* **WORK TO BE COMPLETED**: Please retype all of the entries that follow, leaving the images out.

* **STUDY MATERIAL**:

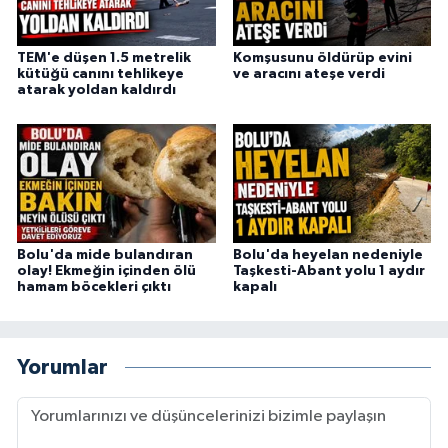
TEM'e düşen 1.5 metrelik
Komşusunu öldürüp evini
kütüğü canını tehlikeye
ve aracını ateşe verdi
atarak yoldan kaldırdı
Bolu'da mide bulandıran
Bolu'da heyelan nedeniyle
olay! Ekmeğin içinden ölü
Taşkesti-Abant yolu 1 aydır
hamam böcekleri çıktı
kapalı
Yorumlar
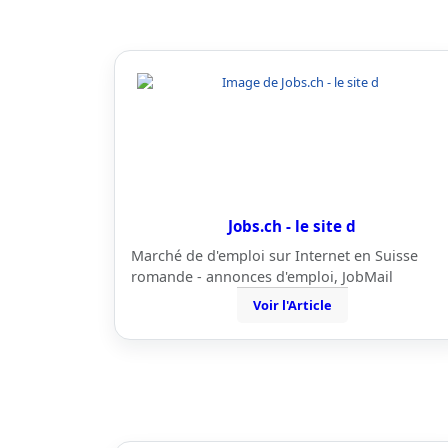
Jobs.ch - le site d
Marché de d'emploi sur Internet en Suisse
romande - annonces d'emploi, JobMail
Voir l'Article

* **ANSWER FOR THE TASK**:
TEM'e düşen 1.5 metrelik
Komşusunu öldürüp evini
kütüğü canını tehlikeye
ve aracını ateşe verdi
atarak yoldan kaldırdı
Bolu'da mide bulandıran
Bolu'da heyelan nedeniyle
olay! Ekmeğin içinden ölü
Taşkesti-Abant yolu 1 aydır
hamam böcekleri çıktı
kapalı
Yorumlar
Jobs.ch - le site d
Marché de d'emploi sur Internet en Suisse
romande - annonces d'emploi, JobMail
Voir l'Article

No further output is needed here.